High Performance Go Gc
Go GC
Go is a GC language, this is the design principle and never change. We want to know how our program use memory, and when GC performance is the bottleneck, how we deal with it.
1. GC world view and design change
GC will give the program an illusion, that it may have infinite amount of memory available to use. And over the time, Go GC has moved from a pure stop the world collector to a concurrent, non compacting collector. And the big picture is that –Go GC favors low_latency over maximum_throughput.
The time line of Go GC design change:
- Go 1.0, stop the world mark sweep collector based heavily on tcmalloc.
- Go 1.3, fully precise collector, wouldn’t mistake big numbers on the heap for pointers, thus leaking memory.
- Go 1.5, new GC design, focusing on latency over throughput.
- Go 1.6, GC improvements, handling larger heaps with lower latency.
- Go 1.7, small GC improvements, mainly refactoring.
- Go 1.8, further work to reduce STW times, now down to the 100 microsecond range.
- Go 1.10+, move away from pure cooprerative goroutine scheduling to lower the latency when triggering a full GC cycle.
- Go 1.13 Scavenger rewritten
2. Tune GC
There is a environment variable GOGC, and the formula for GOGC is:
Fig 1. GOGC formula
For example, we have 256MB heap, and GOGC = 50; when heap size grow bigger than: 256MB * 1.5 = 384MB, the GC will start to work. We can conclude:
- when GOGC is big, the pressure of GC is small.
- when GOGC is small, the pressure of GC is big.
3. How to monitoring the GC
3.1 use GODEBUG=gctrace=1
A simple way is to enable the output of GC logging, by setting the GODEBUG envir -onment variable.

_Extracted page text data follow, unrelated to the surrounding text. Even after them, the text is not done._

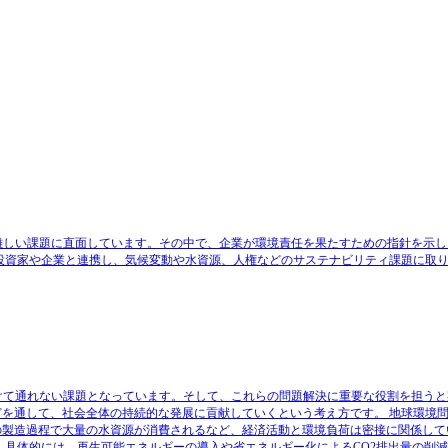
難しい課題に直面しています。その中で、企業が環境責任を果たすための指針を示し
は、投資家や企業と連携し、気候変動や水資源、人権などのサステナビリティ課題に取
て通れない課題となっています。そして、これらの問題解決に重要な役割を担うと期
どを通して、社会全体の持続的な発展に貢献していくという考え方です。 地球環境
の製造過程で大量の水資源が消費されるなど、経済活動と環境負荷は密接に関係して
 具体的には、再生可能エネルギーの導入や省エネルギー化によるCO2排出量の削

$env GODEBUG=gctrace=1 godoc -http=:8080 -goroot /usr/lib/go-1.14
The privious command set gctrace on when running godoc program. The GC logging is:
Fig 2. GC logging
Search document of runtime package get: gc # @#s #%: #+#+# ms clock, #+#/#/#+# ms cpu, #->#-># MB, # MB goal, # P where the fields are as follows:
- gc # the GC number, incremented at each GC
- @#s time in seconds since program start
- #% percentage of time spent in GC since program start
- #+…+# wall-clock/CPU times for the phases of the GC
- #->#-># MB heap size at GC start, at GC end, and live heap
- # MB goal goal heap size
- # P number of processors used
When you know your program has a GC problem, use GODEBUG=gctrace=1 is a good way, but for general telemetry the “net/http/pprof” is much useful.
3.2 use net/http/pprof
We use a simple program to demonstrate how to use net/http/pprof, and why it is a holy grail to monitor your online program:
package main
import (
"fmt"
"net/http"
_ "net/http/pprof"
)
func main() {
ip := "0.0.0.0:6060"
if err := http.ListenAndServe(ip, nil); err != nil {
fmt.Println("start pprof failed on %s\n", ip)
}
}
$go run test_gc.go
Running the program, and open a http://localhost:6060/debug/pprof/ in your favourite web browser. you will get a window like this:
Fig 3. net/http/pprof web page
Use command line get profile message:
- download cpu profile:
- go tool pprof http://localhost:6060/debug/pprof/profile # 30-second CPU profile
- go tool pprof http://localhost:6060/debug/pprof/profile?seconds=120 # wait 120s
- download heap profile:
- go tool pprof http://localhost:6060/debug/pprof/heap
- download goroutine profile:
- go tool pprof http://localhost:6060/debug/pprof/goroutine
- download block profile:
- go tool pprof http://localhost:6060/debug/pprof/block
- download mutex profile
- go tool pprof http://localhost:6060/debug/pprof/mutex
4. Tech to minimise memory allocation
- strings vs []bytes
Avoid []byte and string conversions whenever possible. But why? In Go []byte is mutable, string is immutable. Most programs prefer to work with string, but most IO is done with []byte. when you really want to convert []byte to string, use slicebytetostringtmp in runtime/string.h. - using []byte as map key
- avoid string concatenation
- don’t force allocations on the caller of your API
- preallocate slices if the length is known Append pattern can copy a lot of data and creating a lot of garbage.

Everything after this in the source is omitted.